Print version ISSN 0187-3180

Rev. Mex. Mic vol.46 Xalapa Dec. 2017

ARTÍCULOS ORIGINALES

Bioecology of desert truffles in the province of Figuig in Eastern Morocco

Bioecología de las trufas del desierto en la provincia de Figuig en Marruecos Oriental

Fatima Zohra Bermaki¹

Lahsen Khabar¹

Amal Ezzanega¹

^¹Mycologie Forestière et Trufficulture, MycoTruf, Department of Biology, Faculty of Sciences, Mohammed V University, Rabat, Morocco

Summary

Background:

The phytosociology, host plant and diversity of dessert truffles in northeastern Morocco are very little known worldwide.

Objective:

To evaluate some general and specific parameters of phytosociology, host plant and diversity of desert truffles in eastern Morocco.

Methods:

Ten pilot productive sites located in the province of Figuig, Morocco were evaluated. Soil characteristics were evaluated and host plants and species of truffles were identified under field conditions.

Results and conclusion:

Phytosociological results revealed the abundance of the herbaceous Helianthemum ledifolium as dominant host plant in eight sites in Abbou Lakhal and Bni Guil. Meanwhile, the perennial Helianthemum lippii dominated two sites in the Northwestern part of the study area. The truffles Tirmania nivea, Tirmania pinoyi, Terfezia claveryi, Terfezia boudieri and Picoa juniperi were identified in the studied areas. Species of the genus Tirmania were abundant in Bni Guil and those belonging to the genus Terfezia dominated in Abou Lakhal. The genus Picoa was identified only in one site. This works shows that the host plants and the climatic conditions influence the distribution of desert truffles in eastern Morocco.

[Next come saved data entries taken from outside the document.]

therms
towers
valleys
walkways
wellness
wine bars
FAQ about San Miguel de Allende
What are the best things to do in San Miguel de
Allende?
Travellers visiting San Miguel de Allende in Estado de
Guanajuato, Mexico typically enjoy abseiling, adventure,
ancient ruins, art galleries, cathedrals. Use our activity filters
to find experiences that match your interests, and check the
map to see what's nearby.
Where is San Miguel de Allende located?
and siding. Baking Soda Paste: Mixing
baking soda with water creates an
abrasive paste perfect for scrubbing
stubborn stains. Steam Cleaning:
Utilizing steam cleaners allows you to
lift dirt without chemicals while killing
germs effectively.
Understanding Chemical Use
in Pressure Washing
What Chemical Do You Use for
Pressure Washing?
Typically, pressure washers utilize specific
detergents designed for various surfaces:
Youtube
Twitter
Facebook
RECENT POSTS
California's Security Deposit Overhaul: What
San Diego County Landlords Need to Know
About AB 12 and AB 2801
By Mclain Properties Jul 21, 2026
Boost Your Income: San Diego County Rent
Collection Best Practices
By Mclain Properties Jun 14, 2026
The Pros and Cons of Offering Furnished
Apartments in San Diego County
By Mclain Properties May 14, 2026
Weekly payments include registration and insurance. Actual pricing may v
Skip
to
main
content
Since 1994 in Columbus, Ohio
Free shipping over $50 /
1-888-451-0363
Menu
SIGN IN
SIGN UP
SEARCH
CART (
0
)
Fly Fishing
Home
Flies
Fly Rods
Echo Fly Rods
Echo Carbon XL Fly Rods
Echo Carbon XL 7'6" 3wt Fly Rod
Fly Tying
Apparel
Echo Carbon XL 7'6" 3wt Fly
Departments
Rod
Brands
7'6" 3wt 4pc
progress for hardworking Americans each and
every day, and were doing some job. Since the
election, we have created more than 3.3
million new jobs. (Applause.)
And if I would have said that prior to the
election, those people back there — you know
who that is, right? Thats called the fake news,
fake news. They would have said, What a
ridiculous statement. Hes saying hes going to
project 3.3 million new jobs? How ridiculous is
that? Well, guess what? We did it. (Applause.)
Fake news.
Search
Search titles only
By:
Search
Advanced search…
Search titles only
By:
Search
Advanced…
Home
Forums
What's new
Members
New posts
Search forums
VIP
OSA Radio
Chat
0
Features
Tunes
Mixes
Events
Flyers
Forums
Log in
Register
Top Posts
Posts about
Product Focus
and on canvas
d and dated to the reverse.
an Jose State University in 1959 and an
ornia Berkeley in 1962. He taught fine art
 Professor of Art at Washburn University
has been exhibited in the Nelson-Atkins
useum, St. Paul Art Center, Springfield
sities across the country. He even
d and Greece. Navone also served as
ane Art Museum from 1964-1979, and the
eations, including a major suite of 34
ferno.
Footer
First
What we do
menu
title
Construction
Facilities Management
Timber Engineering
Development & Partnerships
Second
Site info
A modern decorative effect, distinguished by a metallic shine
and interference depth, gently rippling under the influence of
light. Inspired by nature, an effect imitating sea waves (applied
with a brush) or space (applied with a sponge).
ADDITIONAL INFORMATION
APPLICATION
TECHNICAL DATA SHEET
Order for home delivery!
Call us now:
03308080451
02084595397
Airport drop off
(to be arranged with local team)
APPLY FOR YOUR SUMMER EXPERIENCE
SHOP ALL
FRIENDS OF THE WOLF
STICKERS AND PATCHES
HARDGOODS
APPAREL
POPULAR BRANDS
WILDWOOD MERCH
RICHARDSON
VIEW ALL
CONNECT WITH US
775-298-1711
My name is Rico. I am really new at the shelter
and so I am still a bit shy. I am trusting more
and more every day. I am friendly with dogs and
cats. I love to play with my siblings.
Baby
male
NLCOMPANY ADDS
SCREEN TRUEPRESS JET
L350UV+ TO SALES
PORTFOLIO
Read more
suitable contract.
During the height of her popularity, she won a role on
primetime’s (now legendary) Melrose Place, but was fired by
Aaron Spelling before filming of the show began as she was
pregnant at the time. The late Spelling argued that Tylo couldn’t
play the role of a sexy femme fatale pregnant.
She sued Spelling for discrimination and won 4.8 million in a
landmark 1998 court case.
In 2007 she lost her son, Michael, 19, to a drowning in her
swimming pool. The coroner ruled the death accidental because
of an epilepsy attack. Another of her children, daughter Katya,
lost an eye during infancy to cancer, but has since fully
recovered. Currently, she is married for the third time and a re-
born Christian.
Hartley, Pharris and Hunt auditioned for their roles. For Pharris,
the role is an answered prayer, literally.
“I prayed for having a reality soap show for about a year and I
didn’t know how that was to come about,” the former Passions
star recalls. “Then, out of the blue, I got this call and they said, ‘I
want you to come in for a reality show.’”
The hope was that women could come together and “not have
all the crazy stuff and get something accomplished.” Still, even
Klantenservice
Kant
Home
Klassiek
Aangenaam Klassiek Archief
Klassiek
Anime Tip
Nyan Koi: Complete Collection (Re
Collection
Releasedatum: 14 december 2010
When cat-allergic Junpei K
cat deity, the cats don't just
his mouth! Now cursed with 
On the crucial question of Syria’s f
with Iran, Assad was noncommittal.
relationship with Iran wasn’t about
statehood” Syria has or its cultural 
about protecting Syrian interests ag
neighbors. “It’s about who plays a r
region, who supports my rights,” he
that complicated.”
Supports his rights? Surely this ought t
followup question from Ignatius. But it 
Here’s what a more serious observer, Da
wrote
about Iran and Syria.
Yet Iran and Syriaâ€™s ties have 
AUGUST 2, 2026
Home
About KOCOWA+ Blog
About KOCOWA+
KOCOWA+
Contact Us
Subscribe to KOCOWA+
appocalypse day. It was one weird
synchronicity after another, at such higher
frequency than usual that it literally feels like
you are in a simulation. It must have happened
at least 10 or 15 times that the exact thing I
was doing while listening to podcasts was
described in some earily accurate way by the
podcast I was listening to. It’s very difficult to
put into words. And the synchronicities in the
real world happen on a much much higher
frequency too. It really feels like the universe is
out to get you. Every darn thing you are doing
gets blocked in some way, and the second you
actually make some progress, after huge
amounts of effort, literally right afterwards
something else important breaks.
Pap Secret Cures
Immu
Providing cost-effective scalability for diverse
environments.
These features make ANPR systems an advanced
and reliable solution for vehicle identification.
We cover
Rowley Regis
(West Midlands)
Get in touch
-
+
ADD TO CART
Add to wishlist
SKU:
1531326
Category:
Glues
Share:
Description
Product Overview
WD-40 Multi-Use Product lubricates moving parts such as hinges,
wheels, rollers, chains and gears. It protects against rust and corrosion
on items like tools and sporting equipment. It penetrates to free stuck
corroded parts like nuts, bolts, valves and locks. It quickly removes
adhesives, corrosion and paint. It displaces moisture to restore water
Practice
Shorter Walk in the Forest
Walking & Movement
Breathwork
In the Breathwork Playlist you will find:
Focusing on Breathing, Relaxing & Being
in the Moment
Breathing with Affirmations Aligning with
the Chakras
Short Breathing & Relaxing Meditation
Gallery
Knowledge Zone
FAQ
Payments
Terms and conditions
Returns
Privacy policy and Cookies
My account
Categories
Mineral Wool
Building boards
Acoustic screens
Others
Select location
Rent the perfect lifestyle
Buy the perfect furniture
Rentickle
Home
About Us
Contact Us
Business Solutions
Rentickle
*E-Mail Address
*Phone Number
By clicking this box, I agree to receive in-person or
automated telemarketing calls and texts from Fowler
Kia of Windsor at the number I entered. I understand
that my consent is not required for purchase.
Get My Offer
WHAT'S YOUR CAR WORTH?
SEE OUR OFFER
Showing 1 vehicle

Keywords: Desert climate; Desert truffles; Helianthemum ledifolium; Helianthemum lippii; Terfezia; Tirmania; Picoa

Resumen

Antecedentes:

La fitosociología, y diversidad de plantas hospederas y de trufas del desierto en el noreste de Marruecos ha sido escasamente estudiada a nivel mundial.

Objetivo:

Evaluar algunos parámetros generales y específicos de la fitosociología, y la diversidad de las plantas hospederas y la diversidad de trufas del desierto en el noreste de Marruecos.

Métodos:

Se evaluaron diez sitios productivos piloto ubicados en la provincia de Figuig, en Marruecos. Se evaluaron las características del suelo y se identificaron las plantas hospederas y la diversidad de trufas en condiciones de campo.

Resultados y conclusión:

Los resultados fitosociológicos revelaron la abundancia de la planta herbácea Helianthemum ledifolium como planta huésped dominante en ocho sitios en Abbou Lakhal y Bni Guil. Mientras tanto, la planta perenne Helianthemum lippii dominó dos sitios en la parte noroeste del área de estudio. Las trufas del desierto Tirmania nivea, Tirmania pinoyi, Terfezia claveryi, Terfezia boudieri y Picoa juniperi fueron identificadas en las áreas estudiadas. Las especies del género Tirmania fueron abundantes en Bni Guil y las pertenecientes al género Terfezia dominaron en Abou Lakhal. El género Picoa fue identificado solo en un sitio. Este trabajo muestra que las plantas hospederas y las condiciones climáticas influyen en la distribución de las trufas del desierto en el este de Marruecos.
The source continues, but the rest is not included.